Perhaps most insidiously, given the power of modern communications tools, lack of Internet access also diminishes an individual’s agency and voice. The Digital CultureSHIFT, a landmark report published by the Center for Media Justice, recently underscored the role of the Internet as a singular platform to enhance political power. Particularly for minority and disadvantaged groups, online organizing and lobbying is a central pipeline for tangible social change. For example, consider how a born-digital social movement like Black Lives Matter helped push contemporary issues of race equality and police violence to the forefront of national consciousness, generating waves of subsequent advocacy both on- and offline.

Reflecting upon the persistent disparities in broadband access, the CMJ report highlights how the “false choice between affordable service and self-representation” is a painful reality that harms many low-income Americans, pointing to a crucial but sometimes underappreciated facet of this discussion: the digital divide is a civil rights issue. The Internet now serves as a “gateway” resource that enables acts of survival and public representation; as such, Internet access is now a precondition for exercising one’s full rights of citizenship in modern America.

As far back as 1996, scholars observing the Internet posited that access to such a powerful information channel could influence one’s life chances, and in subsequent years, further research has warned how stratified access to the Internet and related technologies may even contribute to systematic and cumulative social inequities. Noting “record highs in American poverty and an expanding racial wealth gap,” the CMJ report affirms that “digital discrimination is a cost many communities can’t afford,” and that “these arenas of change-making—one for the right and power to communicate, the other for the right and power to live—are not separate or distinct.”

Modernizing Lifeline to reduce barriers of access as well as strengthen minimum standards for Internet service for low-income households resonates strongly with the guiding American ideal of equal opportunity for all. Just like Lifeline’s original mandate embraced the idea that nobody should have to choose between paying for vital phone service and putting food on the table, no American today should be forced to make such “pound-of-flesh” decisions about Internet connectivity.

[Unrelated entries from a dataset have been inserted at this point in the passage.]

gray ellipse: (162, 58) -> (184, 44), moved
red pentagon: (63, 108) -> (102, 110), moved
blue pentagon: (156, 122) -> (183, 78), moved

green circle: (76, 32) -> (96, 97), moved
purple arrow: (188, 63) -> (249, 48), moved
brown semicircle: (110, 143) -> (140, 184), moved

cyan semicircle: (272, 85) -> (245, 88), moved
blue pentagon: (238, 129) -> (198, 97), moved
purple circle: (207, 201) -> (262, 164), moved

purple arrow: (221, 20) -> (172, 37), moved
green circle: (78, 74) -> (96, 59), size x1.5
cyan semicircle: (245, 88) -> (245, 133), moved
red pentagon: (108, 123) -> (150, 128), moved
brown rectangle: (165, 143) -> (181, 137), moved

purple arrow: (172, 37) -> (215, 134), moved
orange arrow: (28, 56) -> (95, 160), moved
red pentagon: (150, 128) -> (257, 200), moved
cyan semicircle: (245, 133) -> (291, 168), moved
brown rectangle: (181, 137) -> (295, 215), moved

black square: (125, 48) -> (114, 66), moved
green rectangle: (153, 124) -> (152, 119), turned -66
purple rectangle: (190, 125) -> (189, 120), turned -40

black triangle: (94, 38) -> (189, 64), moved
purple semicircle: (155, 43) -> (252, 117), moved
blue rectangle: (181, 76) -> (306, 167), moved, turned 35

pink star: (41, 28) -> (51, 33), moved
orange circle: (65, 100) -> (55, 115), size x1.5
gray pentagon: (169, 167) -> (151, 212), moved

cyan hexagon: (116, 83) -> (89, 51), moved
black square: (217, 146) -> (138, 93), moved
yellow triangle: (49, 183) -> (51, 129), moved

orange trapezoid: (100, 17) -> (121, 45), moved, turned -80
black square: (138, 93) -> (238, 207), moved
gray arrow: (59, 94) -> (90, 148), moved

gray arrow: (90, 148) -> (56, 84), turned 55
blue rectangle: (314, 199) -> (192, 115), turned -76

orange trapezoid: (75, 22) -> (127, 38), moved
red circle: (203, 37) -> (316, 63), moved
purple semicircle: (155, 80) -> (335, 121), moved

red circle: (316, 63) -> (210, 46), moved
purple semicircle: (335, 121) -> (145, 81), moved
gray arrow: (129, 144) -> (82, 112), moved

What’s more, the low-income Americans who might be affected by the proposed Lifeline changes come in many shapes and sizes. A disabled veteran might begin to participate in a telehealth programs thanks to affordable Internet service, and a working single mother whose child had previously asked for Internet for their homework may also be able to search online for further savings on childcare or groceries. Lifeline reforms that seek to make high-quality, broadband Internet more affordable would undoubtedly serve diverse groups of Americans in many walks of life.

OTI applauds the FCC’s commitment to increasing both access and affordability, and as the Commission acts to adjust this important program to truly make it a Lifeline for the 21st century, we urge the Commission to reflect on the program’s enduring mission in the face of societal and technological change. Connectivity is not just about economic impact. Connectivity is not just about social justice. Connectivity is about the fundamental ability to thrive, and Lifeline reforms should work so that Americans of all incomes have a fair shot at doing so.